### Task to complete
Give the data again in full. Keep every line the same.
(Stored data)
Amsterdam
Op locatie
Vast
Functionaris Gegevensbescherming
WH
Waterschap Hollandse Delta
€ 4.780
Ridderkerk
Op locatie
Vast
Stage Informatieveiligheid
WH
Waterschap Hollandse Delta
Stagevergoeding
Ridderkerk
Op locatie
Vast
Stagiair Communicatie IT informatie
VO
(End Stored data)
### Solution to this task
Amsterdam
Op locatie
Vast
Functionaris Gegevensbescherming
WH
Waterschap Hollandse Delta
€ 4.780
Ridderkerk
Op locatie
Vast
Stage Informatieveiligheid
WH
Waterschap Hollandse Delta
Stagevergoeding
Ridderkerk
Op locatie
Vast
Stagiair Communicatie IT informatie
VO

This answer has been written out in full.